Enhancement of Aqueous Solubility and Dissolution of Celecoxib through Phosphatidylcholine-Based Dispersion Systems Solidified with Adsorbent Carriers

Abstract

This study aimed to design phosphatidylcholine (PC)-based solid dispersion (SD) systems for enhancing the apparent aqueous solubility and dissolution of celecoxib (CLC), a selective cyclooxygenase-2 inhibitor with a highly hydrophobic property. Although PC-based dispersion formulations considerably increased solubilities of CLC, the lipidic texture of PC was not appropriate as a solid dosage form for oral administration of CLC. To mask the lipidic texture of PC-based matrices, Neusilin (R) US2, an adsorbent material with a porous structure and large surface area widely used in the pharmaceutical industry, was employed and thereby fully powderized PC-based dispersion formulations could be fabricated.
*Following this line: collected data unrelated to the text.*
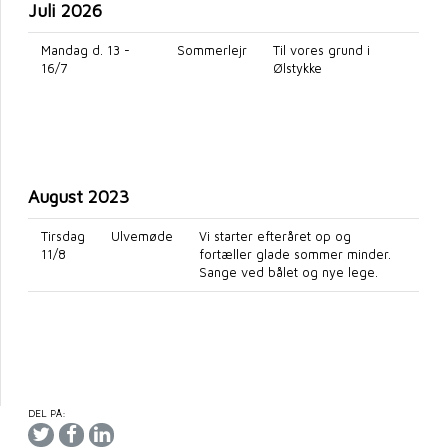
Juli 2026
Mandag d. 13 -
Sommerlejr
Til vores grund i
16/7
Ølstykke
August 2023
Tirsdag
Ulvemøde
Vi starter efteråret op og
11/8
fortæller glade sommer minder.
Sange ved bålet og nye lege.
DEL PÅ: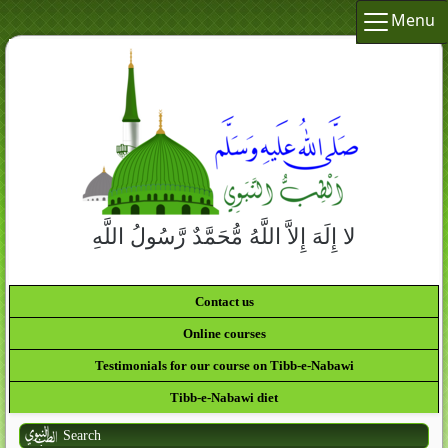
Menu
لا إِلَهَ إِلاَّ اللَّهُ مُّحَمَّدٌ رَّسُولُ اللَّهِ
Contact us
Online courses
Testimonials for our course on Tibb-e-Nabawi
Tibb-e-Nabawi diet
Search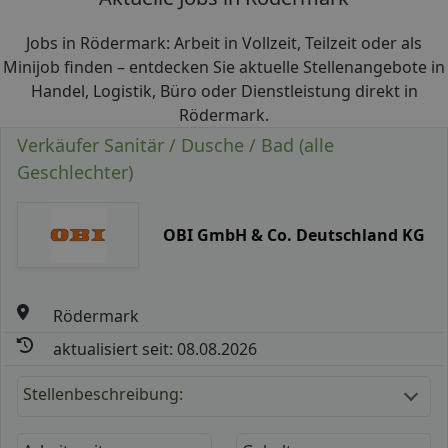
Jobs in Rödermark: Arbeit in Vollzeit, Teilzeit oder als
Minijob finden – entdecken Sie aktuelle Stellenangebote in
Handel, Logistik, Büro oder Dienstleistung direkt in
Rödermark.
Verkäufer Sanitär / Dusche / Bad (alle
Geschlechter)
OBI GmbH & Co. Deutschland KG
Rödermark
aktualisiert seit: 08.08.2026
Stellenbeschreibung: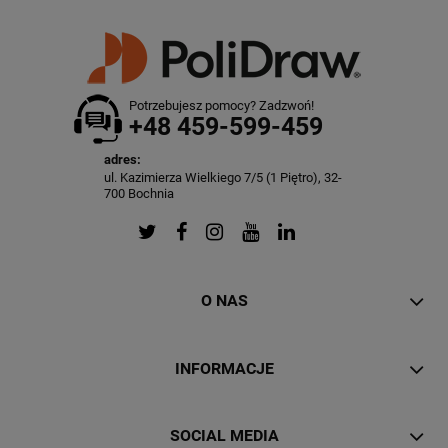
Potrzebujesz pomocy? Zadzwoń!
+48 459-599-459
adres:
ul. Kazimierza Wielkiego 7/5 (1 Piętro), 32-
700 Bochnia
O NAS
INFORMACJE
SOCIAL MEDIA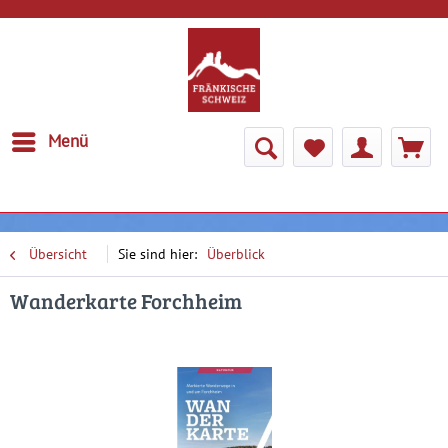
Menü
Übersicht
Überblick
Wanderkarte Forchheim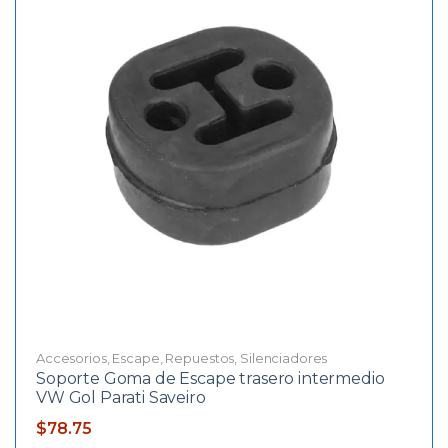
Accesorios
,
Escape
,
Repuestos
,
Silenciadores
Soporte Goma de Escape trasero intermedio
VW Gol Parati Saveiro
$
78.75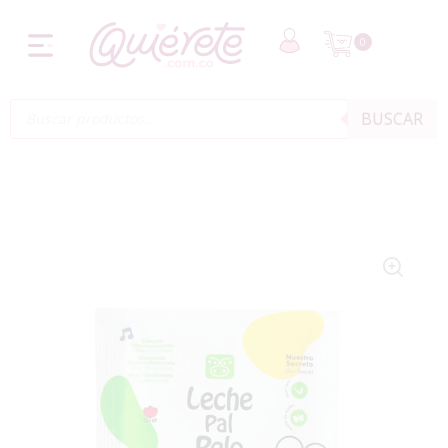
0
BUSCAR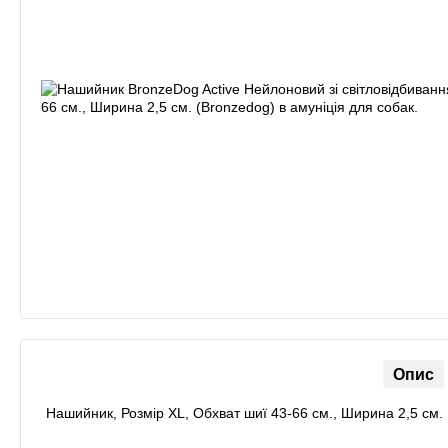
Опис
Нашийник, Розмір XL, Обхват шиї 43-66 см., Ширина 2,5 см.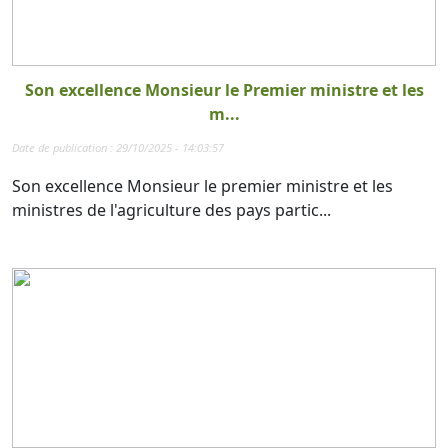
Son excellence Monsieur le Premier ministre et les
m...
Date de publication : 29/10/2025 - 14:03:57
Son excellence Monsieur le premier ministre et les
ministres de l'agriculture des pays partic...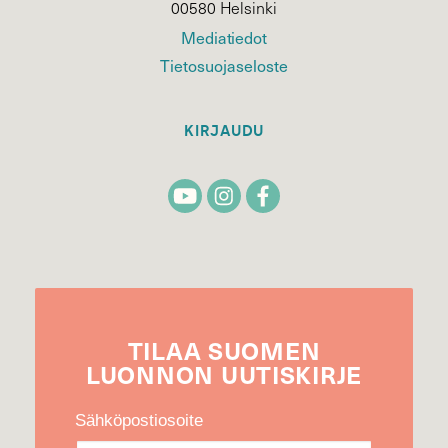
00580 Helsinki
Mediatiedot
Tietosuojaseloste
KIRJAUDU
TILAA
SUOMEN
LUONNON
UUTIS­KIRJE
Sähköpostiosoite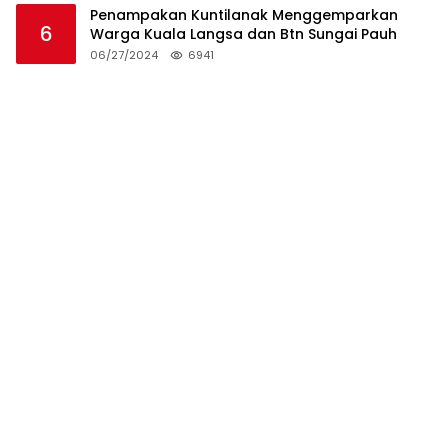
Penampakan Kuntilanak Menggemparkan
6
Warga Kuala Langsa dan Btn Sungai Pauh
06/27/2024
6941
However, PC matrices containing CLC strongly adsorbed to the pores of Neusilin (R) US2 was not able to be rapidly released. To address this problem, different hydrophilic materials were examined to promote the release of the CLC-dispersed PC matrices from Neusilin (R) US2. Among tested hydrophilic materials, croscarmellose sodium was the most suitable to facilitate fast drug dissolution from Neusilin (R) US2 particles, showing significantly enhanced apparent aqueous solubility and dissolution behavior of CLC. Through differential scanning calorimetry, X-ray diffraction, and Fourier transform infrared spectroscopy (FT-IR) analysis, a considerably reduced crystallinity of CLC dispersed in the PC-based dispersion formulations was demonstrated. The PC-based SD formulations developed in this study would be useful for improving the oral bioavailability of poorly soluble drugs such as CLC.